This is the implemention for submission "Noise-Adaptive Layerwise Learning Rates: Accelerating Geometry-Aware Optimization for Deep Neural Network Training"

## LANTON Pretraining on Openwebtext (GPT-style)

Train a GPT-style causal LM on **Openwebtext-100k* using the **LANTON** optimizer.

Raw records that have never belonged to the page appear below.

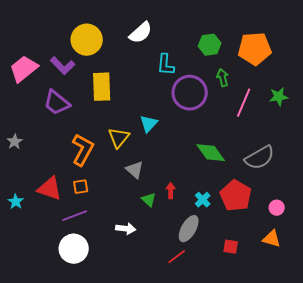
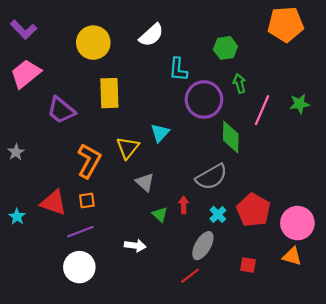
orange pentagon: (255, 49) -> (286, 24), moved
purple L-shape: (63, 66) -> (23, 30), moved
green diamond: (211, 153) -> (231, 137), moved, turned 36
gray semicircle: (260, 158) -> (211, 177), moved
pink circle: (277, 208) -> (297, 223), size x2.0

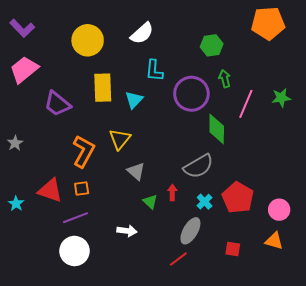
cyan L-shape: (178, 69) -> (154, 71), moved
cyan triangle: (160, 133) -> (134, 100), moved
pink circle: (297, 223) -> (279, 210), size x0.7

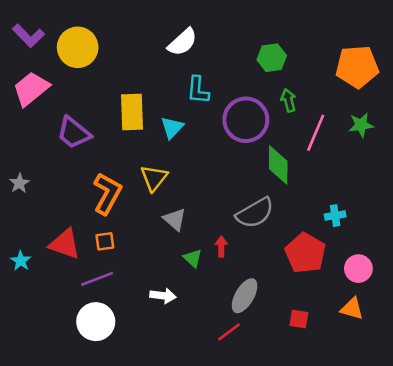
orange pentagon: (268, 23) -> (357, 67), moved
yellow circle: (88, 40) -> (78, 47), moved
cyan cross: (205, 202) -> (335, 216), moved, turned 35

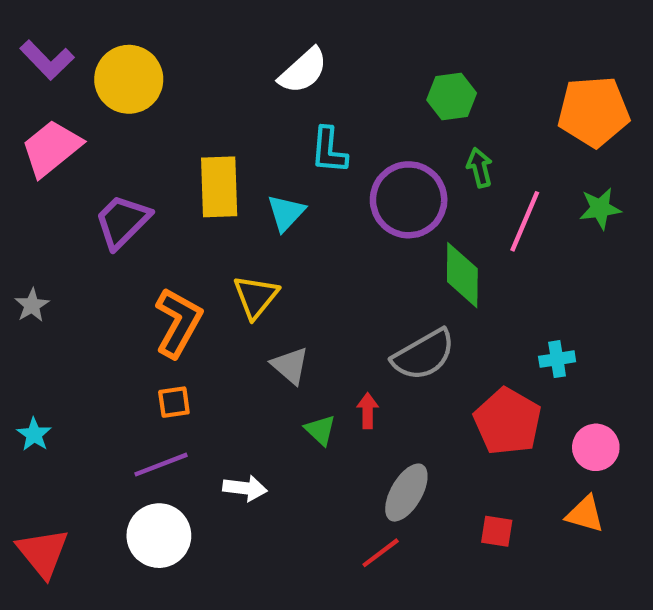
purple trapezoid: (74, 133) -> (122, 221), turned 96
red triangle: (65, 244) -> (43, 553), moved, turned 32
white arrow: (163, 296) -> (245, 488), moved

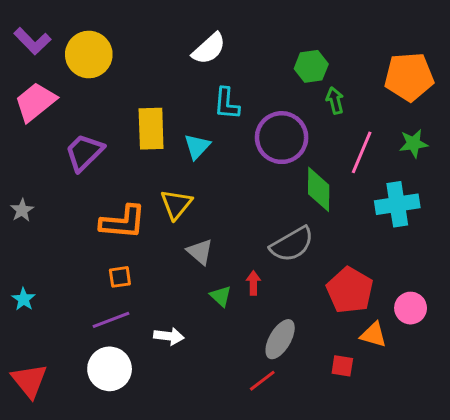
green arrow: (480, 168) -> (335, 100), moved
orange L-shape: (178, 322) -> (123, 222), turned 66
cyan cross: (557, 359) -> (397, 204), moved, size x1.8
orange triangle: (585, 514) -> (373, 335), moved

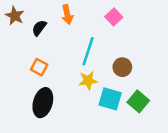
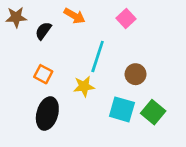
orange arrow: (67, 15) -> (74, 16), turned -48
brown star: (15, 16) -> (16, 17), turned -30
yellow star: (88, 81) -> (84, 86), moved

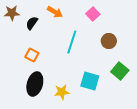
brown circle: (136, 74) -> (109, 41), moved
yellow star: (84, 86) -> (62, 92), moved
green square: (153, 112) -> (120, 71), moved

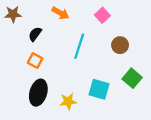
black semicircle: (32, 23) -> (35, 34), moved

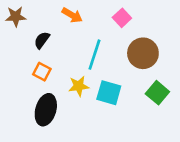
brown circle: (120, 45) -> (143, 53), size x1.5
cyan square: (99, 89) -> (109, 93), moved
yellow star: (68, 101) -> (79, 86), moved

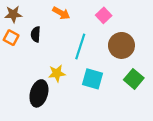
black semicircle: (42, 40) -> (36, 34), turned -32
orange square: (42, 72) -> (11, 38), moved
yellow star: (79, 86) -> (57, 73), moved

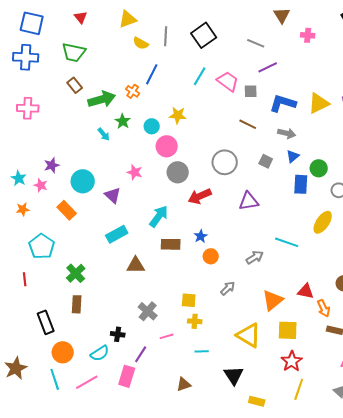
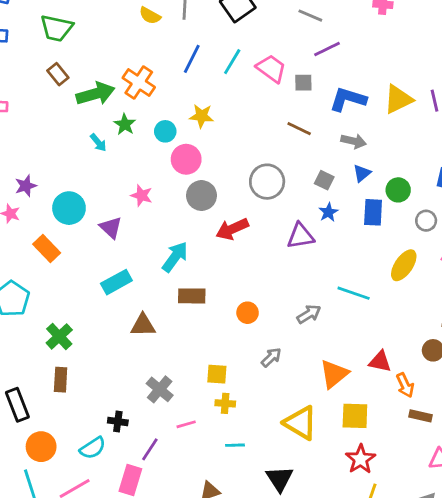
blue line: (152, 74) -> (192, 59), moved
orange cross: (133, 91) -> (139, 83), size x1.6
blue star: (201, 236) -> (328, 212), moved

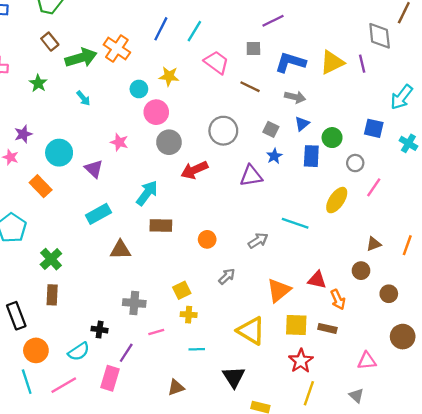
pink trapezoid: (271, 69) -> (216, 62), moved
green star: (125, 124) -> (38, 83), moved
yellow square: (217, 374) -> (182, 290), turned -30
gray cross: (160, 389) -> (134, 303), turned -35
brown rectangle: (420, 416) -> (327, 328), moved

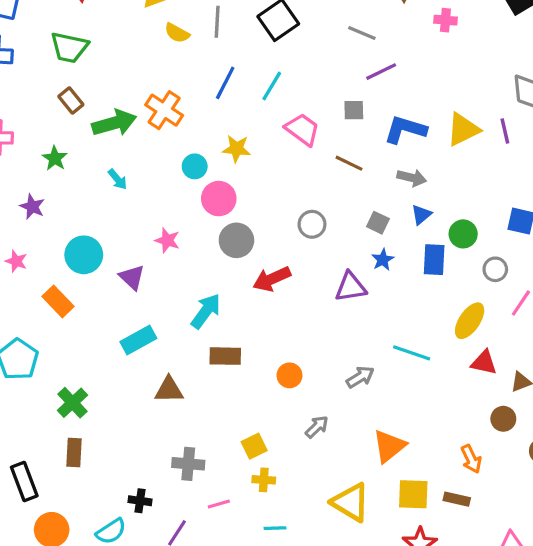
gray circle: (223, 131) -> (312, 224), size x0.7
purple star: (23, 134) -> (32, 207), moved, turned -30
red triangle: (317, 280) -> (484, 363), moved

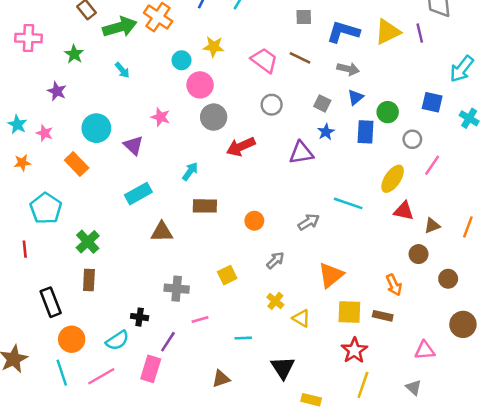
pink trapezoid: (302, 129) -> (264, 60), moved
cyan arrow: (206, 311) -> (190, 171), size x0.7
yellow cross: (264, 480) -> (275, 301), moved, turned 35
yellow triangle: (351, 502) -> (301, 318), size x0.6

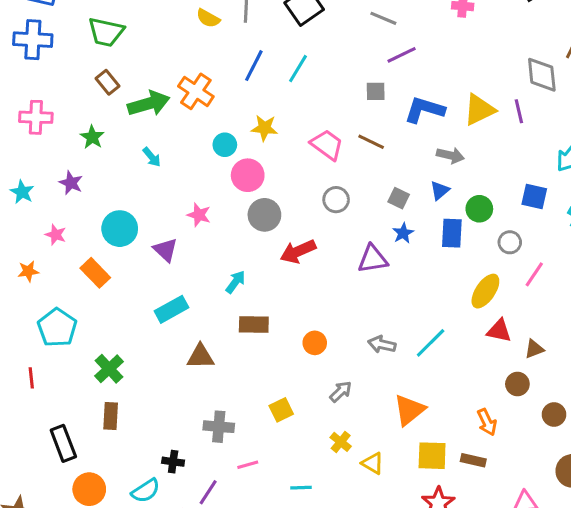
gray arrow: (348, 69) -> (450, 155), moved
cyan star: (17, 124) -> (22, 192), moved
cyan line: (348, 203) -> (431, 343), moved, turned -64
gray arrow: (309, 222) -> (382, 344), turned -135

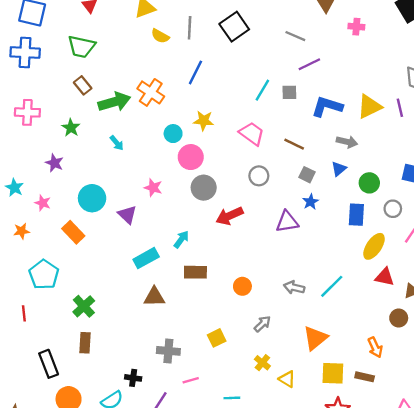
cyan line: (298, 69) -> (262, 90), moved
brown line: (371, 142) -> (294, 144), moved
cyan star: (22, 192) -> (14, 188), moved
blue rectangle: (452, 233) -> (356, 215), moved
cyan rectangle: (171, 309) -> (146, 258), moved

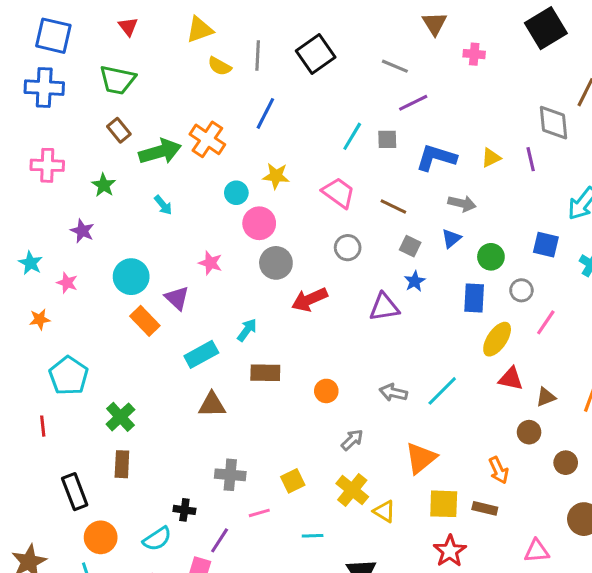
yellow triangle: (369, 107) -> (491, 158), size x0.6
orange rectangle: (73, 232) -> (145, 321), moved
yellow square: (217, 338) -> (293, 481), moved
yellow cross: (262, 363) -> (352, 490), size x1.5

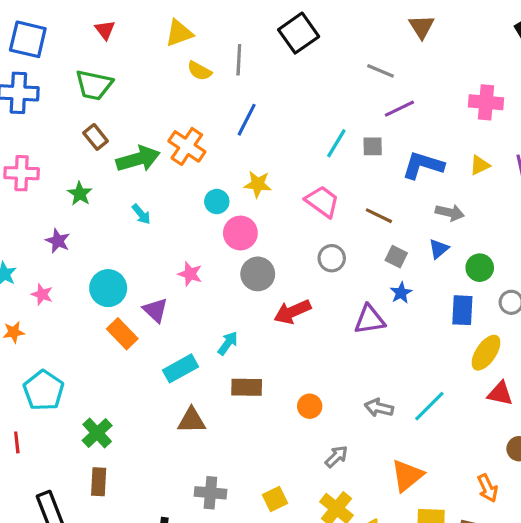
black square: (316, 54) -> (299, 33), moved
pink cross: (474, 54) -> (486, 102), moved, size x1.5

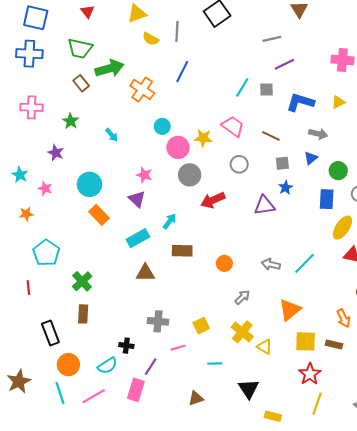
gray line: (381, 71) -> (272, 39), turned -36
green arrow: (138, 159) -> (110, 68), moved
yellow star: (258, 184) -> (203, 138), moved
gray square: (396, 257) -> (282, 163), turned -32
purple triangle: (155, 310) -> (137, 199), moved

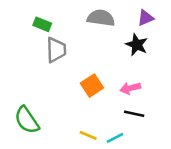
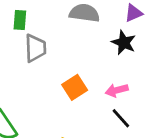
green rectangle: (42, 24) -> (20, 20), turned 72
black line: (134, 114) -> (121, 118), turned 36

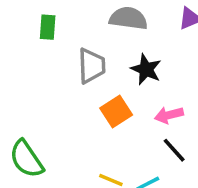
black star: (124, 43) -> (146, 69), moved
gray trapezoid: (35, 48) -> (92, 66), moved

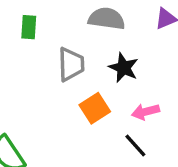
black line: (174, 150) -> (135, 145), moved

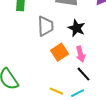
pink arrow: (146, 112) -> (81, 54), moved, turned -91

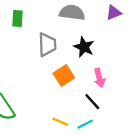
pink arrow: (81, 54) -> (99, 78), moved

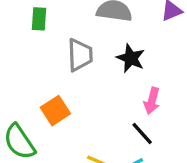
orange square: (64, 75) -> (55, 111), moved
pink arrow: (99, 78) -> (152, 101), turned 30

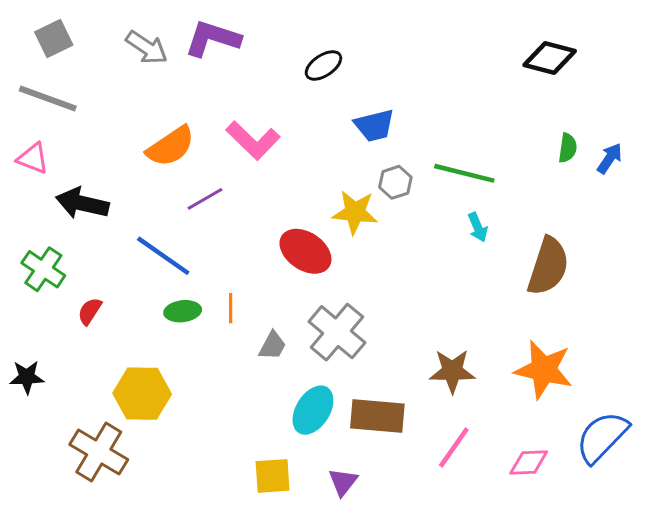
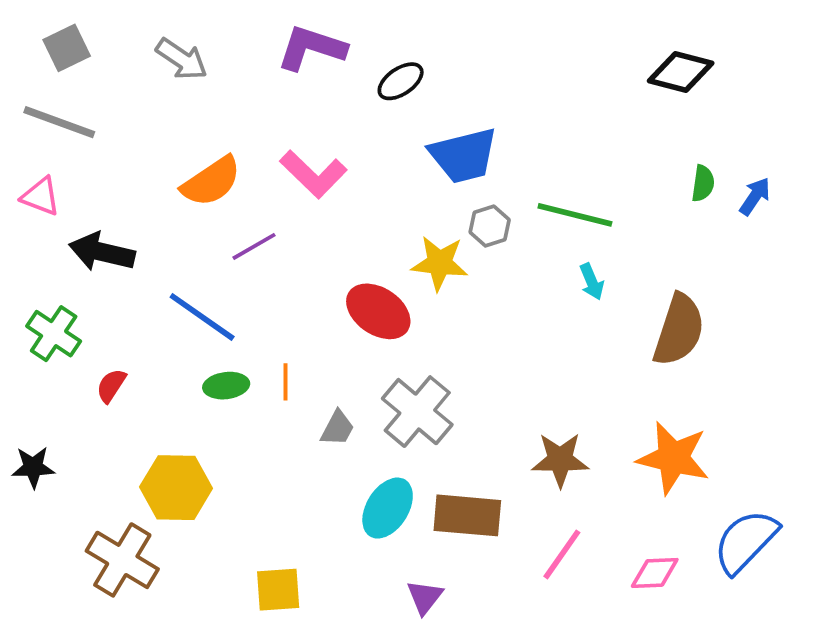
purple L-shape: (213, 39) -> (311, 48), moved
blue trapezoid: (374, 125) -> (464, 156), size x1.4
yellow square: (273, 476) -> (278, 590), moved

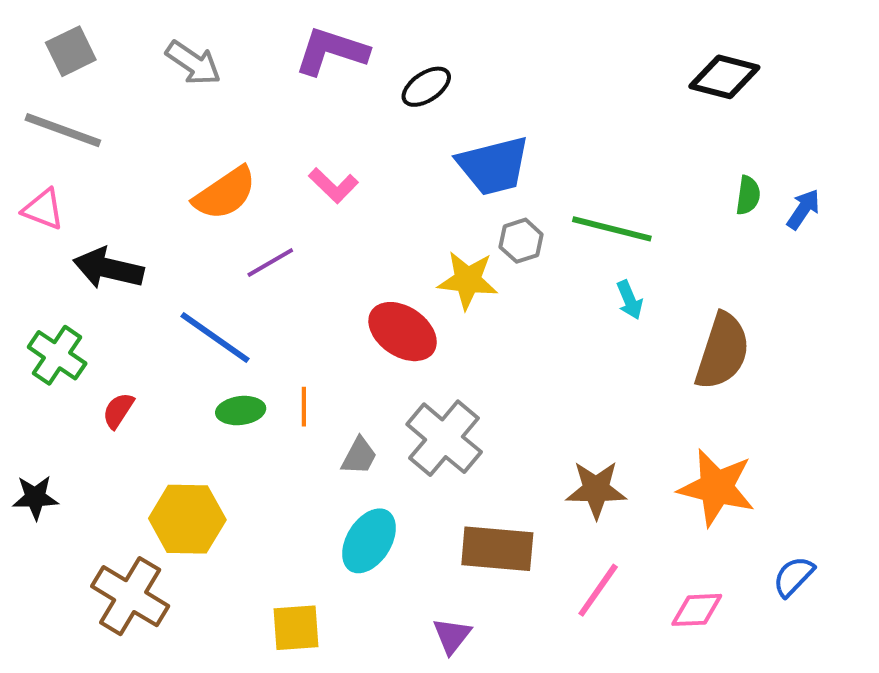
pink L-shape: (313, 174) -> (333, 185), size x0.7
cyan ellipse: (388, 508) -> (369, 541), moved
blue semicircle: (746, 541) -> (794, 576), size x0.6

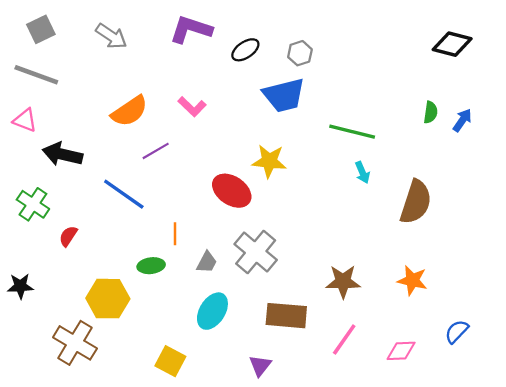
black diamond: (724, 77) -> (452, 44), moved
gray hexagon: (521, 241) -> (300, 53), moved
green ellipse: (241, 411) -> (151, 266), moved
orange star: (717, 488) -> (412, 280), size x0.7
yellow square: (296, 628) -> (170, 361), turned 32

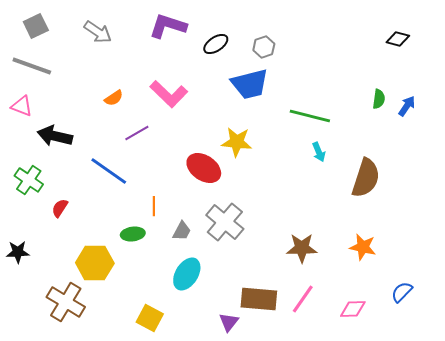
black diamond: (452, 44) -> (398, 39), size x0.7
pink L-shape: (192, 107) -> (169, 94), size x1.5
orange semicircle: (130, 111) -> (114, 98), size x0.6
brown rectangle: (286, 316) -> (259, 299), moved

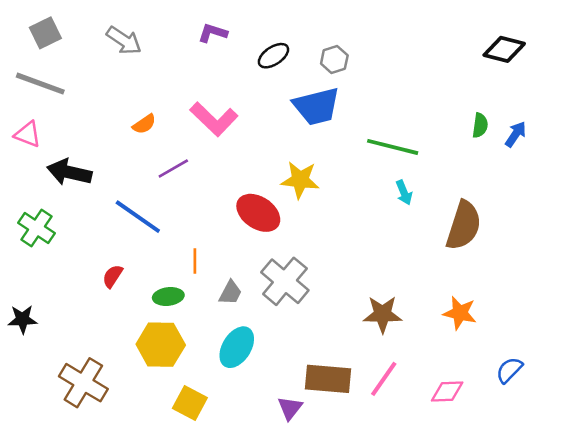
purple L-shape: (168, 26) -> (213, 33), size x0.6
black diamond: (398, 39) -> (504, 49), size x1.4
red semicircle: (60, 208) -> (113, 276), moved
yellow hexagon: (95, 263) -> (161, 345), moved

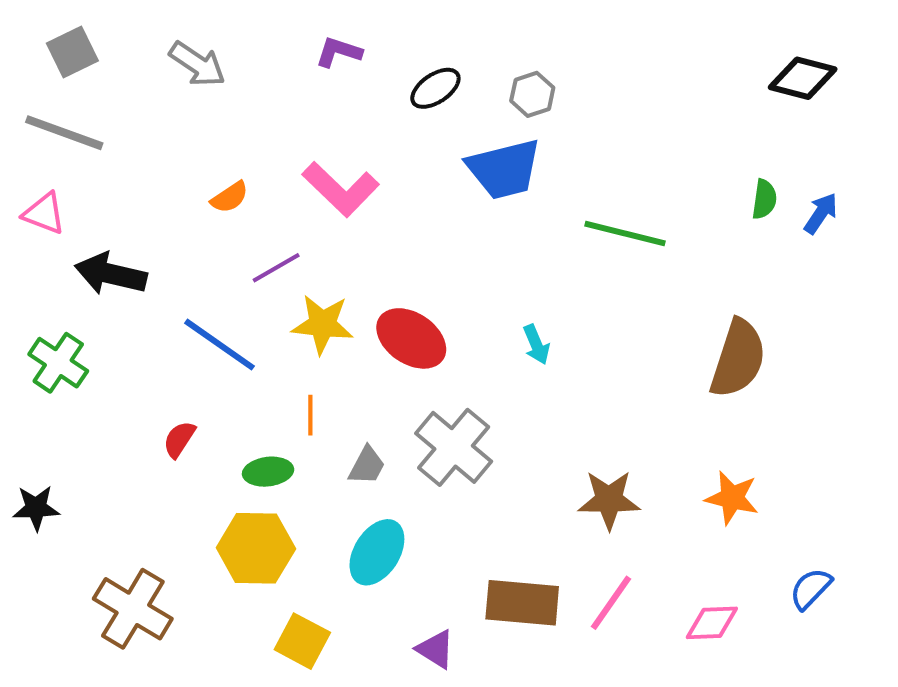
yellow star: (300, 180) -> (322, 324), moved
cyan arrow: (404, 193) -> (536, 345), moved
purple triangle: (290, 408) -> (435, 649), moved, turned -36

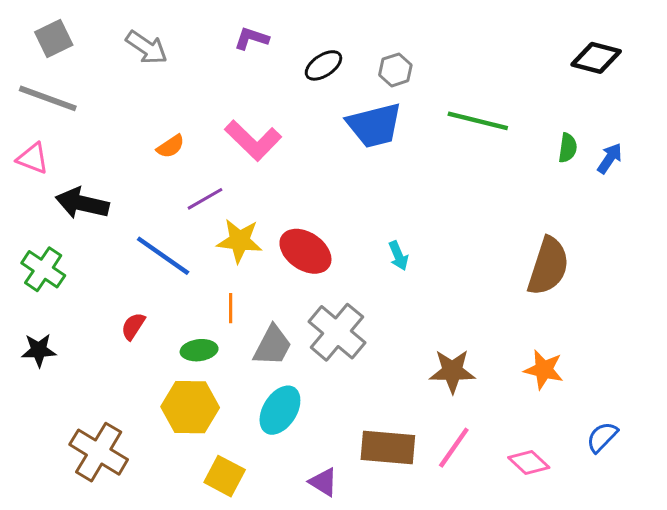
green line: (625, 234) -> (478, 121), moved
gray trapezoid: (367, 466) -> (272, 346), size x1.4
black star: (36, 508) -> (39, 350), moved
pink diamond: (712, 623) -> (529, 463), turned 45

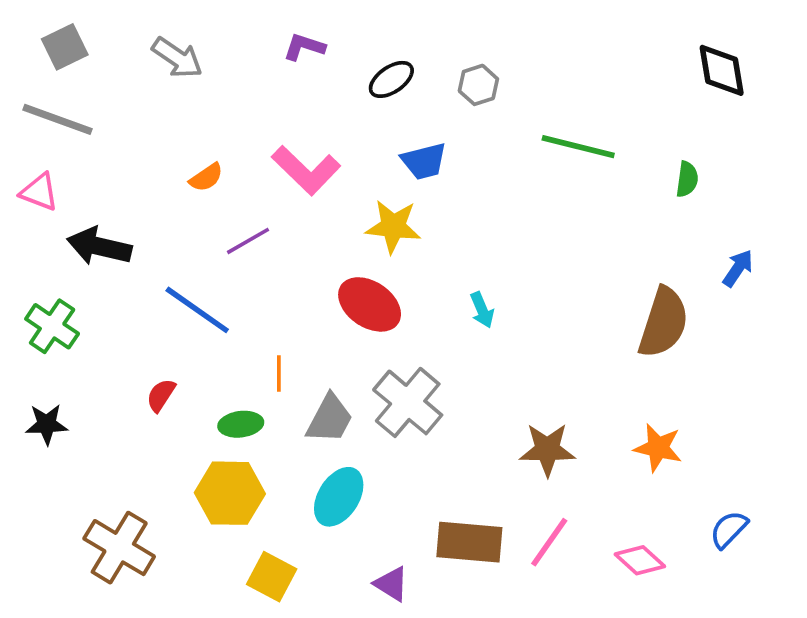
black diamond: (596, 58) -> (722, 70), turned 66
blue trapezoid: (374, 125) -> (424, 161), moved, size x0.7
blue arrow: (610, 158) -> (738, 268), moved
yellow star: (240, 241) -> (393, 226), moved

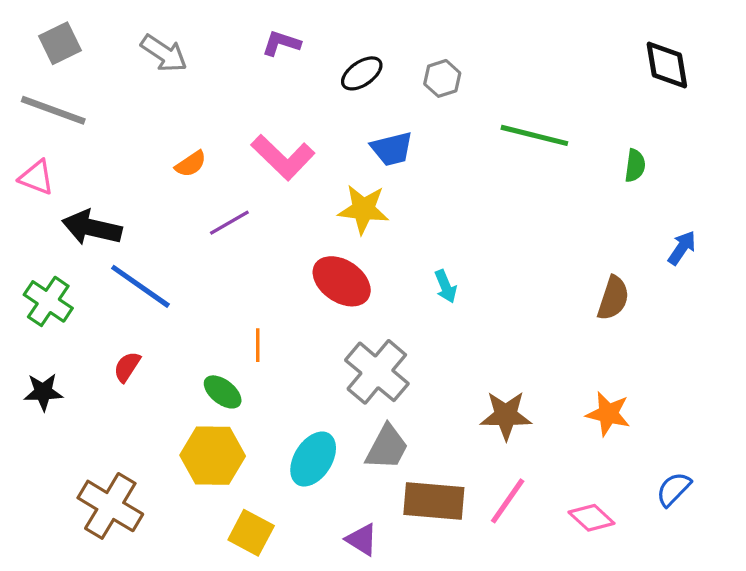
blue line: (197, 310) -> (140, 286), moved
brown semicircle: (663, 323) -> (613, 298), size x0.7
red semicircle: (161, 395) -> (127, 367), moved
gray trapezoid: (330, 419) -> (387, 447), moved
green ellipse: (241, 424) -> (223, 392), turned 45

Uses Hugging Face streaming data, PyTorch DDP, and BF16 autocast.

## Contents
- `train_gpt.py` – training script (gpt tokenizer, checkpoints, W&B logging)
- `run.sh` – example launcher (4 GPUs, cosine LR, warmup, LANTON)
- `lanton.py` – the optimizer implementation, including the parameter update and the learning rate rescale by the noise ratio.

## Quick Start

### 1) Environment
```bash
conda create -n lanton python=3.10 -y
conda activate lanton

# Pick wheels matching your CUDA
pip install torch torchvision --index-url https://download.pytorch.org/whl/cu121

pip install transformers datasets accelerate wandb

```
### Launch the training (4 or 8 GPUs)
`run.sh` runs:
```bash
WANDB_NAME="gpt_medium_openwebtext"
lrs=(5e-3)
for lr in "${lrs[@]}"; do
    echo "▶ running lr=$lr" 
    torchrun --standalone --nproc_per_node=4 train_gpt.py \
    --model gpt2-medium \
    --optimizer LANTON \
    --dataset openwebtext-100k \
    --batch_size 16 \
    --num_epochs 1 \
    --hidden_size 768 \
    --max_lr $lr \
    --warmup_steps=300 \
    --wandb_log \
    --wandb_project "${WANDB_NAME}" \
    --val_interval 50 \
    --val_max_batches 100 \
    --save_interval 500 \
    --noise_momentum=0.9 \
    --scale1 300\
    --scale2 1.0
done

```



### Reproducibility

Seeds are set (PyTorch/CUDA/cudnn deterministic). Hyper-params logged to W&B. Periodic checkpoints and logs allow resume and replottin

### Licenses / Data

Models: GPT-style architecture implemented locally (no OpenAI weights included).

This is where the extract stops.